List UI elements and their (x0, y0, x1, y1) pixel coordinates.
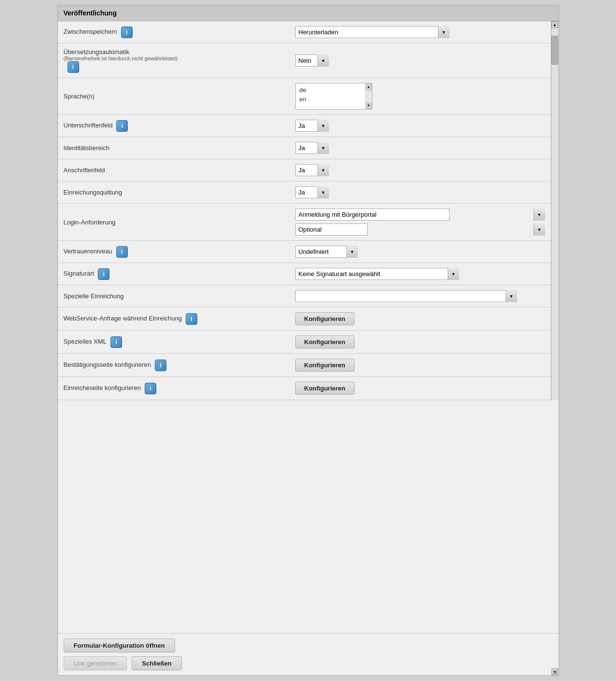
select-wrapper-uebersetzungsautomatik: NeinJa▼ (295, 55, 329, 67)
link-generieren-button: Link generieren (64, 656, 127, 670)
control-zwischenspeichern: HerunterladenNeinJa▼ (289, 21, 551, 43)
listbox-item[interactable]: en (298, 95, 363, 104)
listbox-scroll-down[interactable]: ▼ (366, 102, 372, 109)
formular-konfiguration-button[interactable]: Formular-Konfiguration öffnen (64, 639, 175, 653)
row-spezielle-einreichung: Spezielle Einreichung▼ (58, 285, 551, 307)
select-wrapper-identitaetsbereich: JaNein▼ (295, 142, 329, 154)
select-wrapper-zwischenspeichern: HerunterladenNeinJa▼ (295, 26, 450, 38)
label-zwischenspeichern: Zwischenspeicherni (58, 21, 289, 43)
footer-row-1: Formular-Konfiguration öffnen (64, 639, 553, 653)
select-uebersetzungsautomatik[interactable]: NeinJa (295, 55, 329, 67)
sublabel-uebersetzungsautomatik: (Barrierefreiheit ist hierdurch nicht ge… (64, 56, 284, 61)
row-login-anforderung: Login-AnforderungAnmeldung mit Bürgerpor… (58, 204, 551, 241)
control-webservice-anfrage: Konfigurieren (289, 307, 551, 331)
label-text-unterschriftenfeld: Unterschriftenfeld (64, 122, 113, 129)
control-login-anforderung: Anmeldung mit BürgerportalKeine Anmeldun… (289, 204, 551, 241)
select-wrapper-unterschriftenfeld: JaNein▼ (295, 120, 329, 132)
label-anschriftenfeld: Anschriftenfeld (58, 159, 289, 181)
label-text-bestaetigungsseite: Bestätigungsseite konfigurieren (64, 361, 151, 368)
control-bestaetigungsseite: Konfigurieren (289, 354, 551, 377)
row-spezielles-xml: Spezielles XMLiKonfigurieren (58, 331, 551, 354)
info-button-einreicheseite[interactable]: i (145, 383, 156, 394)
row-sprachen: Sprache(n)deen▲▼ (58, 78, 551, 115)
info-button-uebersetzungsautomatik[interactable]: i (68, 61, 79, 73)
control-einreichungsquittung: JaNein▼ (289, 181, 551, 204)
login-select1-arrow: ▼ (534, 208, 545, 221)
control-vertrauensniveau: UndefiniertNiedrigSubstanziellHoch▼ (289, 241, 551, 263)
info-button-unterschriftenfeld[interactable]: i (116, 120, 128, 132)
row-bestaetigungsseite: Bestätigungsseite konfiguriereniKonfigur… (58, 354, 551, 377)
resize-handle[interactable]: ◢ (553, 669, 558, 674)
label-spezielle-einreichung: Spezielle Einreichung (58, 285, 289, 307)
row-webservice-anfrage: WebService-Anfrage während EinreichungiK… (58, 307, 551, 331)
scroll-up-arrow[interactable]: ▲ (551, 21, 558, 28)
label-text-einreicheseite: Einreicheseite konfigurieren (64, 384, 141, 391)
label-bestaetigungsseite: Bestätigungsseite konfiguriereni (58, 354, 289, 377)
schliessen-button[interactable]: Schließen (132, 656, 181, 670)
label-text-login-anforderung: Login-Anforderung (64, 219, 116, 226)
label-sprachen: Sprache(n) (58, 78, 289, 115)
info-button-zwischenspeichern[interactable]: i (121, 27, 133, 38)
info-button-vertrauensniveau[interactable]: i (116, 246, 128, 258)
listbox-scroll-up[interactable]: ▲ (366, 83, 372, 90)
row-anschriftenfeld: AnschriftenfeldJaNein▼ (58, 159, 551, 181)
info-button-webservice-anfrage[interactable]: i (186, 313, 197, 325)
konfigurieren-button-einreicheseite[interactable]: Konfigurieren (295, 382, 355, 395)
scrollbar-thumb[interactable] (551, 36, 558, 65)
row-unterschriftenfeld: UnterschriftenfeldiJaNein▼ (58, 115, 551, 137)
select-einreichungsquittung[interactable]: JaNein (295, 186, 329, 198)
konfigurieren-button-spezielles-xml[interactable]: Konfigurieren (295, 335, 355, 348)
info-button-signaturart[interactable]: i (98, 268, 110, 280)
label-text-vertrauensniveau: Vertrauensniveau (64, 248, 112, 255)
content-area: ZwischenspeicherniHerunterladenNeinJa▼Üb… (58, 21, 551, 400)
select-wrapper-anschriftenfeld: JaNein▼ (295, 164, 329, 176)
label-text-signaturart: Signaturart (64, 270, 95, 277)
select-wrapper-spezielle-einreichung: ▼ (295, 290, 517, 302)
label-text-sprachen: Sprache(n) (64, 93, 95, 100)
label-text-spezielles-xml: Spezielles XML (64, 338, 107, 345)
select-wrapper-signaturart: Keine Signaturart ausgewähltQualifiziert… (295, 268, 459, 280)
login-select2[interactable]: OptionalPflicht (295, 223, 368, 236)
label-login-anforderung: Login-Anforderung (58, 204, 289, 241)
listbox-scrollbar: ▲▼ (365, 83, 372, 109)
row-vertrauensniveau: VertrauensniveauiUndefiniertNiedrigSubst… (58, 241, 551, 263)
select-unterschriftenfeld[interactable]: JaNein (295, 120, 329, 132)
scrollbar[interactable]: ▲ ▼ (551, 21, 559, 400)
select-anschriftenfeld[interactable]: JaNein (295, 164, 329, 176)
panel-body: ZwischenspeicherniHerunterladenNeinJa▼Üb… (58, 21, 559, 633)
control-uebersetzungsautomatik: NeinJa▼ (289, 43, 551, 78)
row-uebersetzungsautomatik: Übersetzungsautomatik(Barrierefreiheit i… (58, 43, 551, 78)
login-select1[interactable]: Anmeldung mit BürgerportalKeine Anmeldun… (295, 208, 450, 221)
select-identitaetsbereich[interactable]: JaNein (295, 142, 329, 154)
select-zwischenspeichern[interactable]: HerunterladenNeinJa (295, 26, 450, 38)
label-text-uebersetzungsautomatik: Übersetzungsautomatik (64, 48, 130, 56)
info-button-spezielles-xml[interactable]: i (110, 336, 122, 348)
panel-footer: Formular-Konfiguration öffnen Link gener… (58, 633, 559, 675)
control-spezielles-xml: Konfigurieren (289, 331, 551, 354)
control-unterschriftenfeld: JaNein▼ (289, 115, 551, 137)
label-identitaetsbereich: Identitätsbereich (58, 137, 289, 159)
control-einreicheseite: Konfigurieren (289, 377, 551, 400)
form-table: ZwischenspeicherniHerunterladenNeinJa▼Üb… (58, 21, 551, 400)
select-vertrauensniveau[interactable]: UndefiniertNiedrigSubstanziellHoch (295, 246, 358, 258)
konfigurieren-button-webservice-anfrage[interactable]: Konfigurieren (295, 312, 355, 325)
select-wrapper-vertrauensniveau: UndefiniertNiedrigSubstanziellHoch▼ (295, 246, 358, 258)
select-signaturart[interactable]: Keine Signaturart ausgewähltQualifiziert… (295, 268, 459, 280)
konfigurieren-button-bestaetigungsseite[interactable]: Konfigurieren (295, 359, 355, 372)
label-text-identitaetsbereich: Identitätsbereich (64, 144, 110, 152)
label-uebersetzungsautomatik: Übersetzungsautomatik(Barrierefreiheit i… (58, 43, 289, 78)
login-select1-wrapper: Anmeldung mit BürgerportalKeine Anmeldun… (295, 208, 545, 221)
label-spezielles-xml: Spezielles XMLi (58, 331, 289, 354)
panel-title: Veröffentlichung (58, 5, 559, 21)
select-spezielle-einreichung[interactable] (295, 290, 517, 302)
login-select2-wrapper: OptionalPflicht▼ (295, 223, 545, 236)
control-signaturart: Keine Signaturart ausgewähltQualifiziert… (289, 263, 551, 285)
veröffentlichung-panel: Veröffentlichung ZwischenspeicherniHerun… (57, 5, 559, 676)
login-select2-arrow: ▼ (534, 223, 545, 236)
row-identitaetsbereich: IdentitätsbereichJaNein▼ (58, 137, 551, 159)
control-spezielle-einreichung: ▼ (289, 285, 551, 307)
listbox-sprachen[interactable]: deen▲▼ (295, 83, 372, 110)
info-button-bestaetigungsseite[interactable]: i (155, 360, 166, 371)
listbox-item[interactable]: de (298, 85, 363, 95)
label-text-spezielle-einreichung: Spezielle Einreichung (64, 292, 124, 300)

──────────────────────────────

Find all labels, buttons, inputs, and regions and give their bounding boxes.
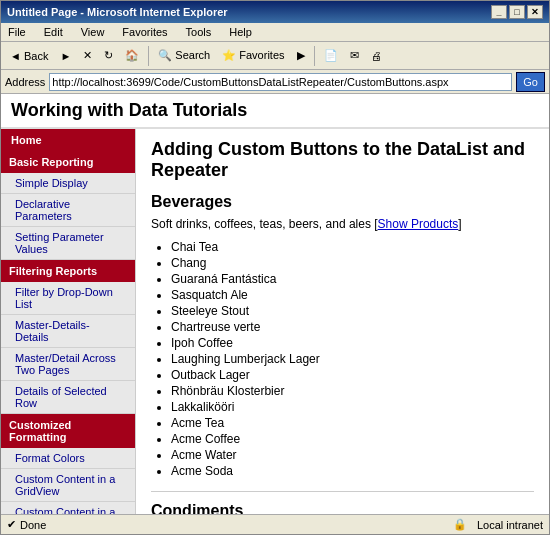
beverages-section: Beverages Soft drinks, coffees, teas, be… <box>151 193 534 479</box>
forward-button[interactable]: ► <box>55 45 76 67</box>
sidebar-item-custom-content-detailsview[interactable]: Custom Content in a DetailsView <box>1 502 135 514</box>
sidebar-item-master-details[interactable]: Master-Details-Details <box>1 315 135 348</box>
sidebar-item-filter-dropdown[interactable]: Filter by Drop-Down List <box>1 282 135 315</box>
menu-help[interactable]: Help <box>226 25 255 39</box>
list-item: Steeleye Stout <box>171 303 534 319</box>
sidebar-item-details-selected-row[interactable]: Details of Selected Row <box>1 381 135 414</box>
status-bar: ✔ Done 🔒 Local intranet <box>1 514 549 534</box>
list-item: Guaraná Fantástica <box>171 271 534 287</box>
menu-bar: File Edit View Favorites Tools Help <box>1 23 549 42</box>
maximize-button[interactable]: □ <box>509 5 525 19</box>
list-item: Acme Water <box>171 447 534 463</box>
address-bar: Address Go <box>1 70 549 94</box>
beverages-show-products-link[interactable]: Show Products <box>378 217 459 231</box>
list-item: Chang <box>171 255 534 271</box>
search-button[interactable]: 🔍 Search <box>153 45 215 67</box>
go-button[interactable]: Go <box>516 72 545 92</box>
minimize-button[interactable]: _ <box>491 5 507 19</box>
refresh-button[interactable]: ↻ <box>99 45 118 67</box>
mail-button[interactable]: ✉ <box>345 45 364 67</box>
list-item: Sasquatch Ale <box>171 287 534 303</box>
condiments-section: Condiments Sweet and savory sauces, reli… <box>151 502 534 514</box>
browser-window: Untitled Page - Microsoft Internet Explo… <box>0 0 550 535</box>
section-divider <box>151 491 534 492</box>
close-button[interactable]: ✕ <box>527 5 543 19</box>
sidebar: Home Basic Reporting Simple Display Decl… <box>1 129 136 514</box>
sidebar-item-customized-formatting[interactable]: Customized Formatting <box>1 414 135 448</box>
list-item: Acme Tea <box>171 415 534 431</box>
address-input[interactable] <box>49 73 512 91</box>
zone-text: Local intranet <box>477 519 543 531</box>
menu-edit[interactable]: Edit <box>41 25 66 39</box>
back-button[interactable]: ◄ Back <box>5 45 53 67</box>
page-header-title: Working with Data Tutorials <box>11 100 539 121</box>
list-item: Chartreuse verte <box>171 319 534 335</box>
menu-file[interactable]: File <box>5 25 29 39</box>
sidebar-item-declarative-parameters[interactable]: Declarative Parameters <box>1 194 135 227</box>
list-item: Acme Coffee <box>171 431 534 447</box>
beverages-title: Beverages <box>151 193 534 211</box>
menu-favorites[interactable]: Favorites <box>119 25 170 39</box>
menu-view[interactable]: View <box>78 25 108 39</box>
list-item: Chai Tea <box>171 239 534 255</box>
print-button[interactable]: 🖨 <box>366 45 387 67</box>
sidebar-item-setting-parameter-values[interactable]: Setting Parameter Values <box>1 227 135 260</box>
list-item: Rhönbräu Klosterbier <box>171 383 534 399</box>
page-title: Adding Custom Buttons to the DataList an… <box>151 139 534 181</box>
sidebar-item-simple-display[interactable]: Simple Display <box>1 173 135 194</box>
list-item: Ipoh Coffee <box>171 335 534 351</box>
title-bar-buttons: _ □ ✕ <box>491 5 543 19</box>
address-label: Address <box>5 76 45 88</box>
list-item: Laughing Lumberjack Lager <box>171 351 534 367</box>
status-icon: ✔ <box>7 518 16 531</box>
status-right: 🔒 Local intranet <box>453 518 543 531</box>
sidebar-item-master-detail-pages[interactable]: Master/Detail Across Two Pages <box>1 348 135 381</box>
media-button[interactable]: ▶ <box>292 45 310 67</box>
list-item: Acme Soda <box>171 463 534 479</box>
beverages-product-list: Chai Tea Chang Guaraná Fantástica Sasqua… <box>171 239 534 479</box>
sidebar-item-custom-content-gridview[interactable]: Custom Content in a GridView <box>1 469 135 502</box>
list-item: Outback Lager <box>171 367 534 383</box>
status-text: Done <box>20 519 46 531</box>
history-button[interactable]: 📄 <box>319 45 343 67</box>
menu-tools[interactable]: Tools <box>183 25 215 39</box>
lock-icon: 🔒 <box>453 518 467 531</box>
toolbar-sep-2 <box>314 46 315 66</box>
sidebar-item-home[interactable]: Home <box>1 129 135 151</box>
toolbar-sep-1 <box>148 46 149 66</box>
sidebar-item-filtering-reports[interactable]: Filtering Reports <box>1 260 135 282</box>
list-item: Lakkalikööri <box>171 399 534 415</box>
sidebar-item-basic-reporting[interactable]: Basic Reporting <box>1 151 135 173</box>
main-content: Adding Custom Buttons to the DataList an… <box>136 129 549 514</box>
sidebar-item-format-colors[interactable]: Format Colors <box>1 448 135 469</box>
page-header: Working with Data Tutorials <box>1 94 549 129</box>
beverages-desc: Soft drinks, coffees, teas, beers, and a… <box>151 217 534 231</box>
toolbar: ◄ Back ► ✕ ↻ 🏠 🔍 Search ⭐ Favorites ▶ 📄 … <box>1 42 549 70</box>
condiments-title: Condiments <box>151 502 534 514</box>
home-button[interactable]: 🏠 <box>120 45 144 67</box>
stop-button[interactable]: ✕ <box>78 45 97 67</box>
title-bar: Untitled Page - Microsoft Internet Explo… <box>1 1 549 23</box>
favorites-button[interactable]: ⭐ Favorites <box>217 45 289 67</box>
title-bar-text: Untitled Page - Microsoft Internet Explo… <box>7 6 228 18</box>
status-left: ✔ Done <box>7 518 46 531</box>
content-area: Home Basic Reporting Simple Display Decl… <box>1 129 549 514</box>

──────────────────────────────

- _What you will do_
Determine the number of lines in these entries that contain the word "listbox", and write only that number.

- _Response area_
6